§ **EXERCISE BRIEF**
Only one stretch of the material below is wanted: everything from the line containing "Locate an element on the screen. Image" down to the line containing "Locate an element on the screen. This", both ends included. Repeat it exactly and skip the pictures.

§ **DATA PROVIDED**
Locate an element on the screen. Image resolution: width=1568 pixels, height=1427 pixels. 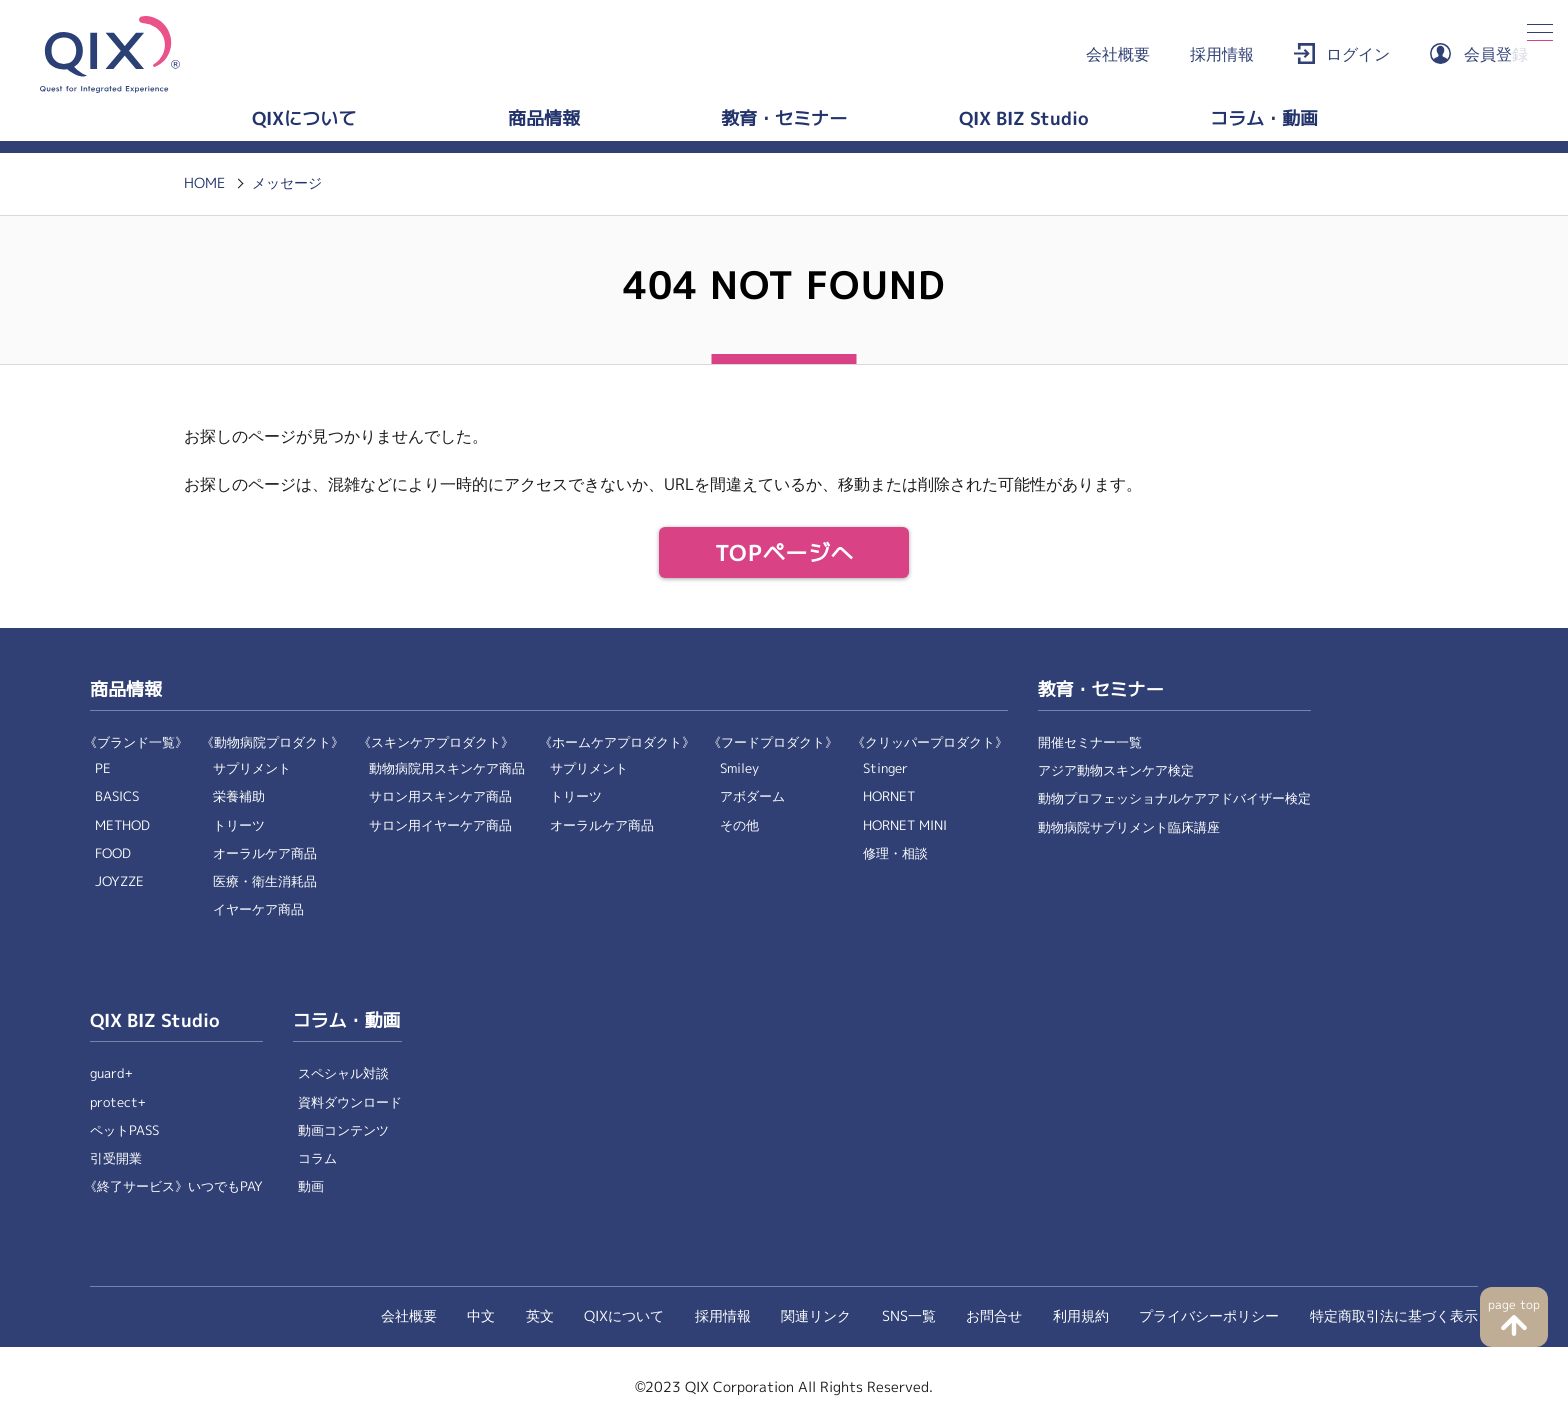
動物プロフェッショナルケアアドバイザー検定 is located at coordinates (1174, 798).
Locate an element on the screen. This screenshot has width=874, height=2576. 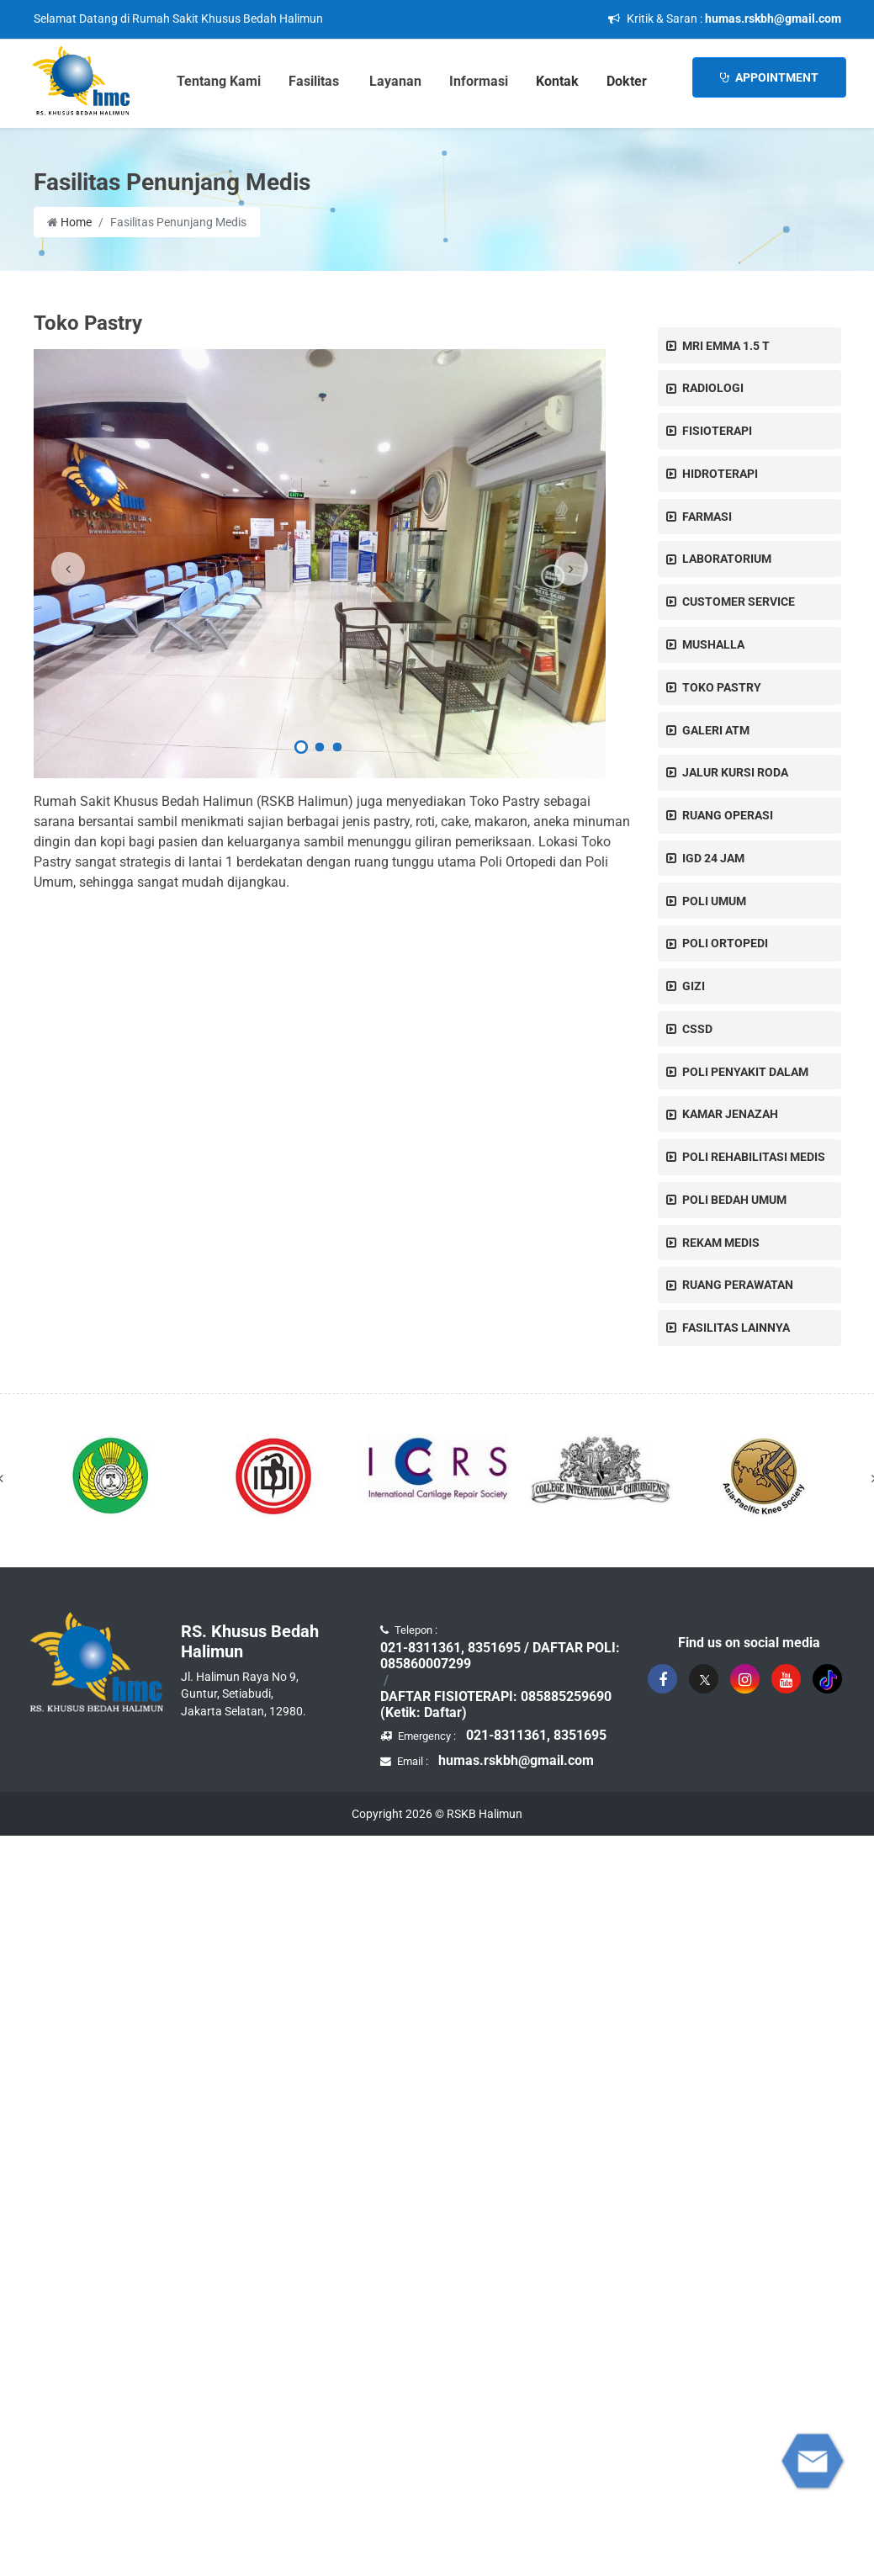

* * *

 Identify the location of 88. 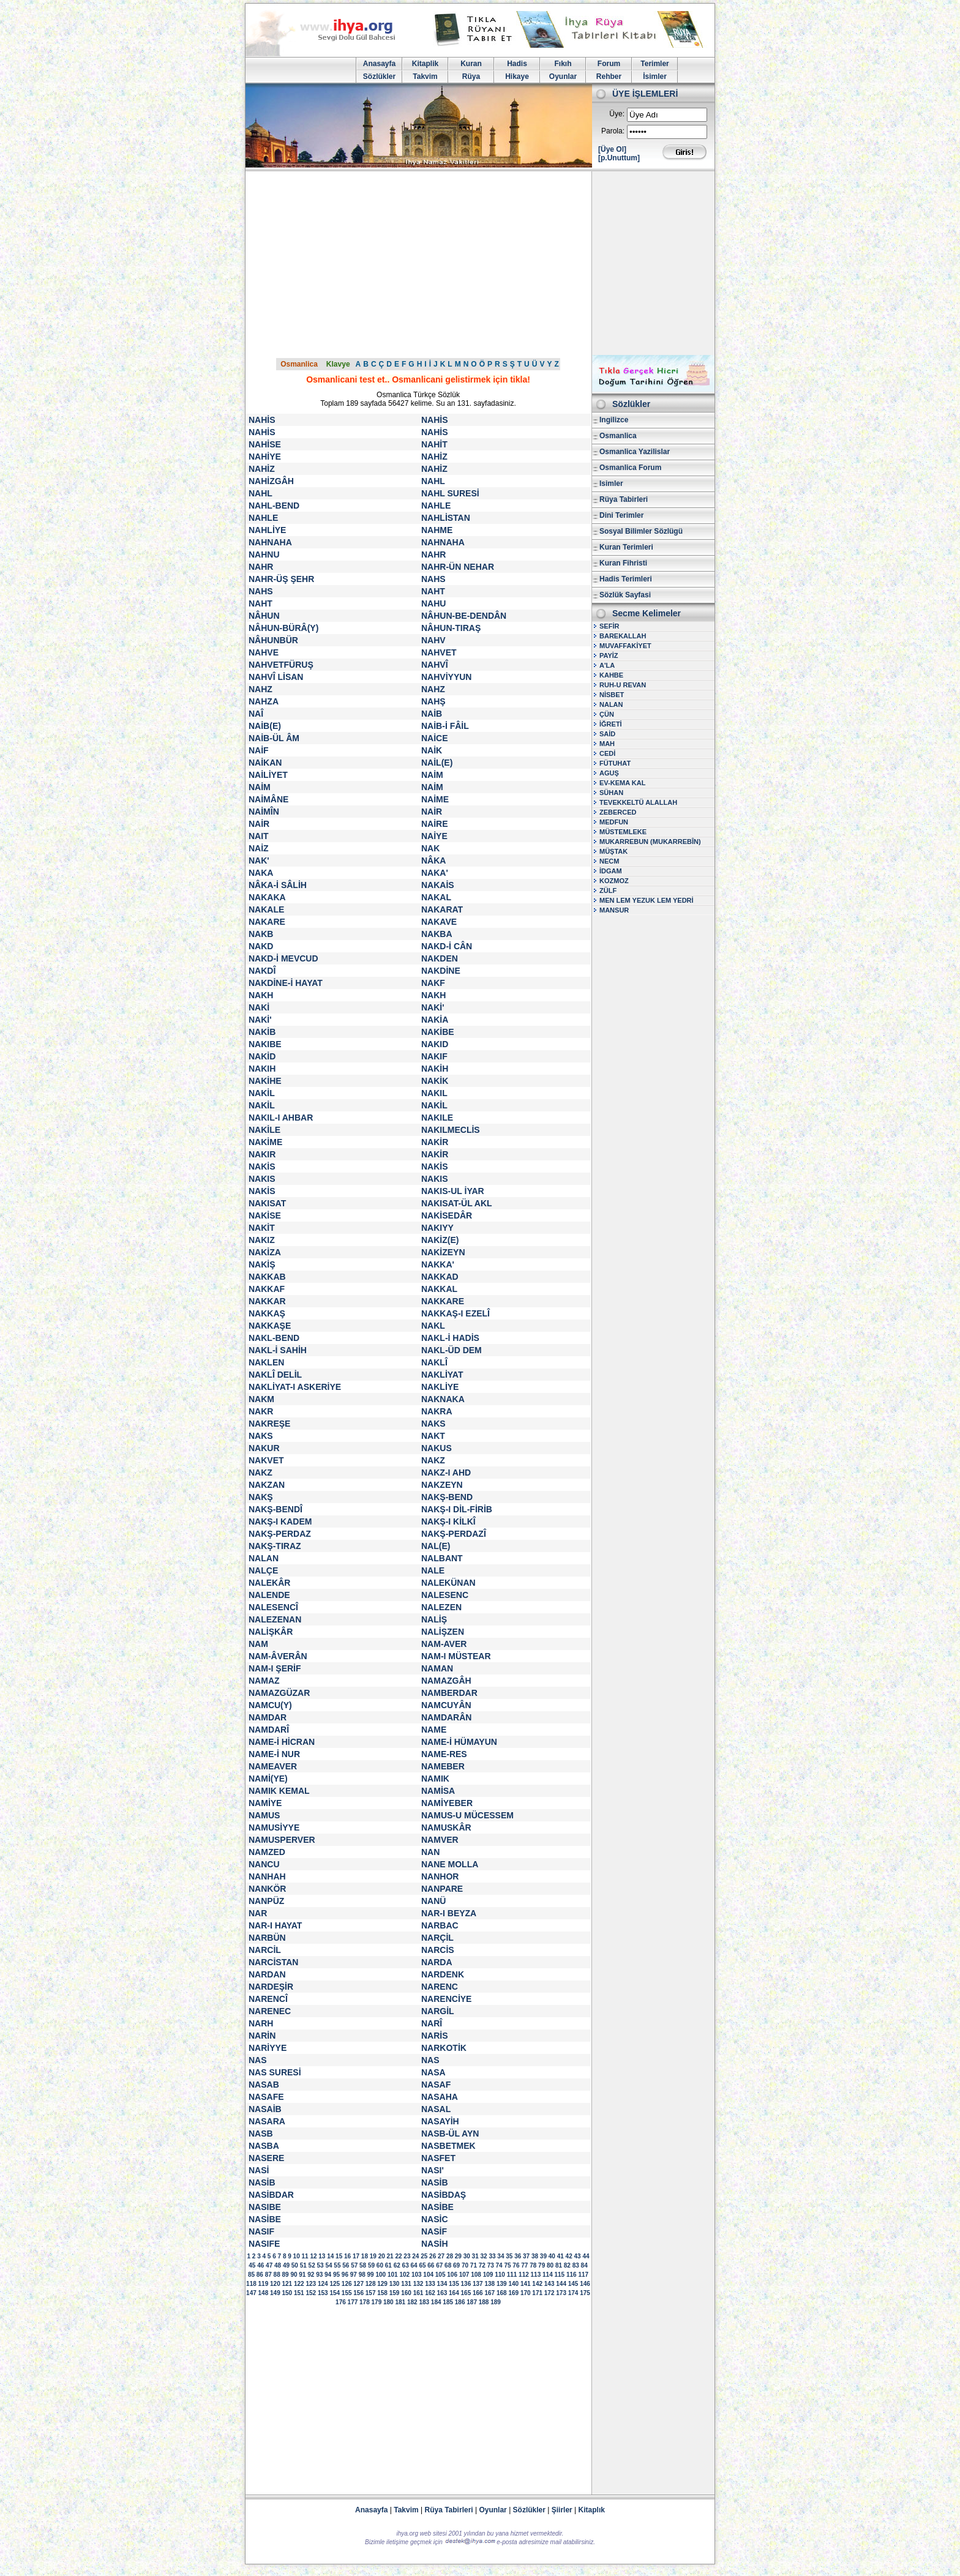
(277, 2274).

§ **ANSWER FOR THE TASK**
Locate an element on the screen. Image resolution: width=1568 pixels, height=1427 pixels. 
動物プロフェッショナルケアアドバイザー検定 is located at coordinates (1174, 798).
Locate an element on the screen. This screenshot has width=874, height=2576. 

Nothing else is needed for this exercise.